Extracted page text data:

--- START ---

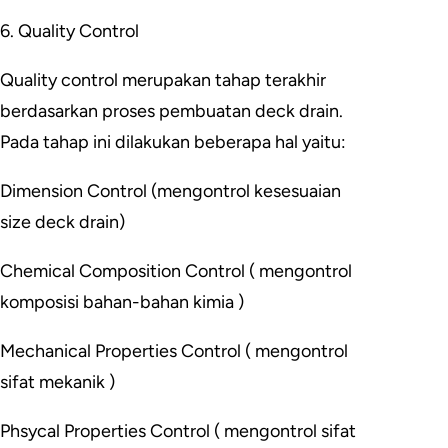
6. Quality Control
Quality control merupakan tahap terakhir
berdasarkan proses pembuatan deck drain.
Pada tahap ini dilakukan beberapa hal yaitu:
Dimension Control (mengontrol kesesuaian
size deck drain)
Chemical Composition Control ( mengontrol
komposisi bahan-bahan kimia )
Mechanical Properties Control ( mengontrol
sifat mekanik )
Phsycal Properties Control ( mengontrol sifat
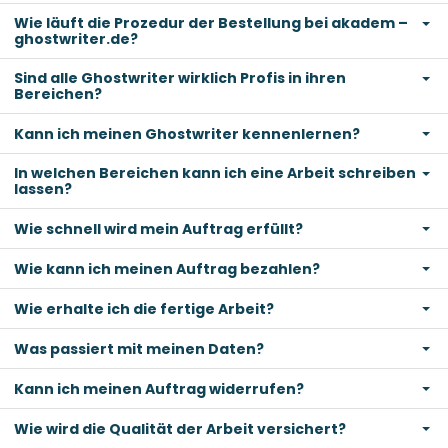
Wie läuft die Prozedur der Bestellung bei akadem –
ghostwriter.de?
Sind alle Ghostwriter wirklich Profis in ihren
Bereichen?
Kann ich meinen Ghostwriter kennenlernen?
In welchen Bereichen kann ich eine Arbeit schreiben
lassen?
Wie schnell wird mein Auftrag erfüllt?
Wie kann ich meinen Auftrag bezahlen?
Wie erhalte ich die fertige Arbeit?
Was passiert mit meinen Daten?
Kann ich meinen Auftrag widerrufen?
Wie wird die Qualität der Arbeit versichert?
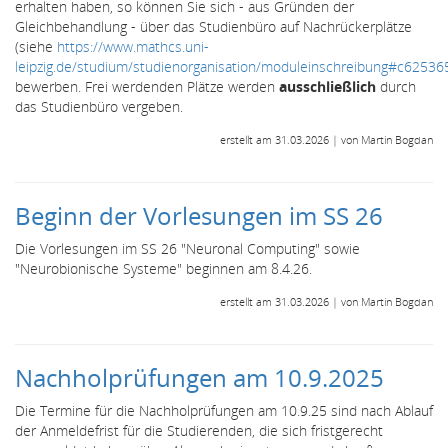
erhalten haben, so können Sie sich - aus Gründen der
Gleichbehandlung - über das Studienbüro auf Nachrückerplätze
(siehe
https://www.mathcs.uni-
leipzig.de/studium/studienorganisation/moduleinschreibung#c62536
bewerben. Frei werdenden Plätze werden
ausschließlich
durch
das Studienbüro vergeben.
erstellt am 31.03.2026 | von Martin Bogdan
Beginn der Vorlesungen im SS 26
Die Vorlesungen im SS 26 "Neuronal Computing" sowie
"Neurobionische Systeme" beginnen am 8.4.26.
erstellt am 31.03.2026 | von Martin Bogdan
Nachholprüfungen am 10.9.2025
Die Termine für die Nachholprüfungen am 10.9.25 sind nach Ablauf
der Anmeldefrist für die Studierenden, die sich fristgerecht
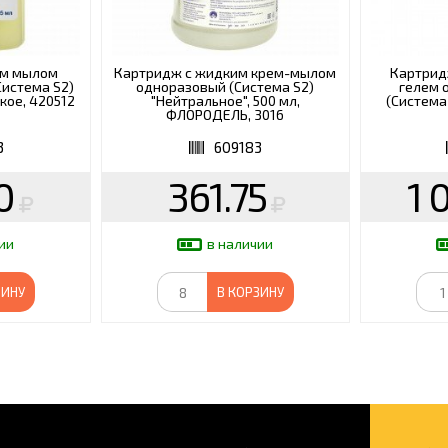
им мылом
Картридж с жидким крем-мылом
Картрид
истема S2)
одноразовый (Система S2)
гелем 
гкое, 420512
"Нейтральное", 500 мл,
(Система 
ФЛОРОДЕЛЬ, 3016
3
609183
0
361.75
1 
ии
в наличии
ЗИНУ
В КОРЗИНУ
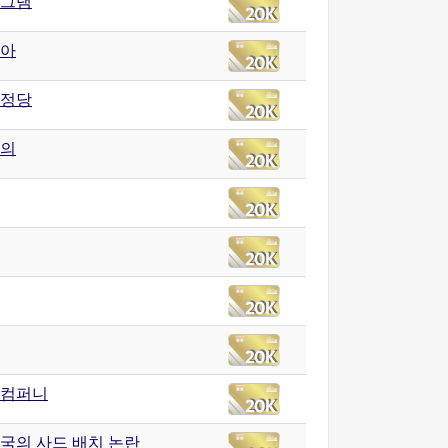
그램
아
정당
의
컴퍼니
국의 사드 배치 논란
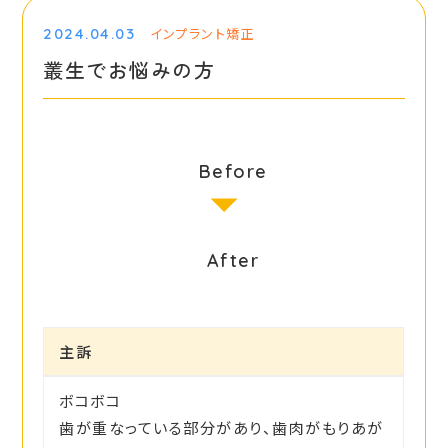
2024.04.03
インプラント矯正
叢生でお悩みの方
Before
After
主訴
ボコボコ
歯が重なっている部分があり、歯肉がもりあが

--- END ---

**Assigned task:**
The reply should hold every entry above, given again exactly, but not a single picture.

**Result below:**
6. Quality Control
Quality control merupakan tahap terakhir
berdasarkan proses pembuatan deck drain.
Pada tahap ini dilakukan beberapa hal yaitu:
Dimension Control (mengontrol kesesuaian
size deck drain)
Chemical Composition Control ( mengontrol
komposisi bahan-bahan kimia )
Mechanical Properties Control ( mengontrol
sifat mekanik )
Phsycal Properties Control ( mengontrol sifat
Wie läuft die Prozedur der Bestellung bei akadem –
ghostwriter.de?
Sind alle Ghostwriter wirklich Profis in ihren
Bereichen?
Kann ich meinen Ghostwriter kennenlernen?
In welchen Bereichen kann ich eine Arbeit schreiben
lassen?
Wie schnell wird mein Auftrag erfüllt?
Wie kann ich meinen Auftrag bezahlen?
Wie erhalte ich die fertige Arbeit?
Was passiert mit meinen Daten?
Kann ich meinen Auftrag widerrufen?
Wie wird die Qualität der Arbeit versichert?
erhalten haben, so können Sie sich - aus Gründen der
Gleichbehandlung - über das Studienbüro auf Nachrückerplätze
(siehe
https://www.mathcs.uni-
leipzig.de/studium/studienorganisation/moduleinschreibung#c62536
bewerben. Frei werdenden Plätze werden
ausschließlich
durch
das Studienbüro vergeben.
erstellt am 31.03.2026 | von Martin Bogdan
Beginn der Vorlesungen im SS 26
Die Vorlesungen im SS 26 "Neuronal Computing" sowie
"Neurobionische Systeme" beginnen am 8.4.26.
erstellt am 31.03.2026 | von Martin Bogdan
Nachholprüfungen am 10.9.2025
Die Termine für die Nachholprüfungen am 10.9.25 sind nach Ablauf
der Anmeldefrist für die Studierenden, die sich fristgerecht
им мылом
Картридж с жидким крем-мылом
Картрид
истема S2)
одноразовый (Система S2)
гелем 
гкое, 420512
"Нейтральное", 500 мл,
(Система 
ФЛОРОДЕЛЬ, 3016
3
609183
0
361.75
1 
ии
в наличии
ЗИНУ
В КОРЗИНУ
그램
아
정당
의
컴퍼니
국의 사드 배치 논란
2024.04.03
インプラント矯正
叢生でお悩みの方
Before
After
主訴
ボコボコ
歯が重なっている部分があり、歯肉がもりあが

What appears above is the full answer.